Bernie Sanders Rolls Through Saturday's Democratic Primaries

March 27th 2016

Kylie Cheung

Sen. Bernie Sanders (I-Vermont) has trailed Democratic front-runner Hillary Clinton in delegates, but Saturday brought him victories in primaries in a three Western states: Alaska, Hawaii and Washington state. It's been a change for Sanders and his supporters after a string of losses in the South and the Midwest.

With 87.8 percent of precincts in Hawaii reporting at about 4 a.m. Eastern time Sunday, Sanders was dubbed the winner, Politico reports. There, he led Clinton 70.6 percent to 29.2 percent. Neither candidate had apparently left the mainland, however, Sanders' wife, Jane, had made the trip to the Aloha state, according to CNN.

Sanders' victory in Washington claimed 101 delegates in that state, along with 16 in Alaska. And while Sanders' recent victories are unlikely to affect Clinton's delegate lead, they were not entirely unexpected. Politico reports that the Clinton campaign did not buy any advertising in Alaska, where it has spent minimal time and energy and previously lost to then-Senator Obama in 2008. The Sanders campaign, on the other hand, spent roughly $61,000 on television and radio advertising, and the state of Alaska has been perceived by some pundits as having an "anti-establishment inclination," and viewed as unfavorable to "Wall Street and some of the banking bailouts," Alaska House Minority Leader Chris Tuck (D) told Politico. Others, such as Jim Lottsfeldt, the former senior adviser to the pro-Mark Begich Put Alaska First PAC, also believe that Sanders' wife Jane, who visited and campaigned in Alaska, made a significant difference to voters who "never, never get a taste of a candidate here."
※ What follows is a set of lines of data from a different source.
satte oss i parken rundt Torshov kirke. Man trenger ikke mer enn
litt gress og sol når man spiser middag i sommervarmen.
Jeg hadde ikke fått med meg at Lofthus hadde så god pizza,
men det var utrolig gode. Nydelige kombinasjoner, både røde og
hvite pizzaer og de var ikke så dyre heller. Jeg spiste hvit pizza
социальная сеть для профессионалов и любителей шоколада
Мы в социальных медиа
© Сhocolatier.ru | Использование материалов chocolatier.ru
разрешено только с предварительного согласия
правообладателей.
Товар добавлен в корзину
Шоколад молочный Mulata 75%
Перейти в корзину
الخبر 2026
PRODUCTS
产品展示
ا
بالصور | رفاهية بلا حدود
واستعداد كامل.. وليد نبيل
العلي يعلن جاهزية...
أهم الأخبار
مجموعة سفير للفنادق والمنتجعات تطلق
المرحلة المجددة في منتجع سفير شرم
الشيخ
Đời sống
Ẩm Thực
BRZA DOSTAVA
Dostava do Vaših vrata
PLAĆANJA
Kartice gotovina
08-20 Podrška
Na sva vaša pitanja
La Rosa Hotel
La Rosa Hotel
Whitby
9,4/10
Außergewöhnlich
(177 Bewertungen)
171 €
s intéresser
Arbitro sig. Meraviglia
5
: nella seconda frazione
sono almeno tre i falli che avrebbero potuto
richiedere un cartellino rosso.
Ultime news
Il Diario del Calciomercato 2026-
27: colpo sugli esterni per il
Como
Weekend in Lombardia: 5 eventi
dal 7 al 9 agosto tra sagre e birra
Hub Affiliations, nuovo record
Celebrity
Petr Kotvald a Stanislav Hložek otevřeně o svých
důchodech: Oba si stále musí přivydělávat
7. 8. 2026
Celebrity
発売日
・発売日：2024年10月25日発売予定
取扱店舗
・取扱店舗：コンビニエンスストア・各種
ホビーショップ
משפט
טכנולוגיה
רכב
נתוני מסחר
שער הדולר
What I saw in Bernie was a heart of aloha. No matter who you are or where you come from in this country, we are all in this together.- Rep. Tulsi Gabbard#BernieSanders #FeelTheBern

Posted by Tulsi Gabbard on Thursday, March 24, 2016

Despite its minimal polling leading up to Saturday, the endorsement of state Rep. Tulsi Gabbard (D) made Sanders a clear favorite in the state of Hawaii to some pundits due to her popularity. Saturday's primary also follows the release of an emotional ad by Sanders about the cost of war, which Gabbard features in. Gabbard, a veteran, stepped down from her post as the Vice Chairwoman of the DNC last month solely to endorse Sanders, a symbolic gesture as Sanders builds his brand around fighting perceived corruption in the DNC and anti-establishment reform.

Washington state was also perceived as likely to work in Sanders' favor due to its predominantly white electorate, as Sanders has consistently performed disappointingly with black voters. Saturday's primary also immediately follows a Sanders rally in Seattle's Safeco Field on Friday that attracted roughly 50,000 people, and prominent newspaper The Seattle Times' endorsement of the Vermont senator. He took a dramatic lead early on.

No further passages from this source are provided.